Under FTC regulations, claims in advertisements, including OTC medicine advertisements, must be truthful and cannot be misleading or unfair.
Advertisers must have substantiation that all objective express and implied claims in advertising are true before making the claims. The standard for substantiation of health claims is “competent and reliable scientific evidence.” For drug claims, competent and reliable scientific evidence generally has been interpreted as requiring at least one or two adequate and well-controlled human clinical studies of the product, or of an essentially equivalent product, that conform to acceptable designs and protocols and whose results, when considered in light of the entire body of relevant and reliable scientific evidence, are sufficient to substantiate that the representation is true.

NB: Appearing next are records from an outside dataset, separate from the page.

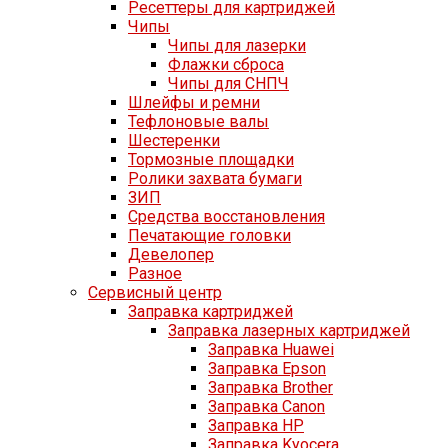
Ресеттеры для картриджей
Чипы
Чипы для лазерки
Флажки сброса
Чипы для СНПЧ
Шлейфы и ремни
Тефлоновые валы
Шестеренки
Тормозные площадки
Ролики захвата бумаги
ЗИП
Средства восстановления
Печатающие головки
Девелопер
Разное
Сервисный центр
Заправка картриджей
Заправка лазерных картриджей
Заправка Huawei
Заправка Epson
Заправка Brother
Заправка Canon
Заправка HP
Заправка Kyocera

Beyond FTC regulation of advertising, industry self-regulation plays an important role. The National Advertising Division (NAD) of the Council of Better Business Bureaus reviews advertising complaints by competitors. The NAD generally applies the same standard as the FTC. If the NAD determines that the substantiation does not support the claims or that it is otherwise false and misleading, it will recommend that the advertiser revise or discontinue the advertisement. If the advertiser does not agree to do so, the NAD will forward the case to the FTC or the FDA for review.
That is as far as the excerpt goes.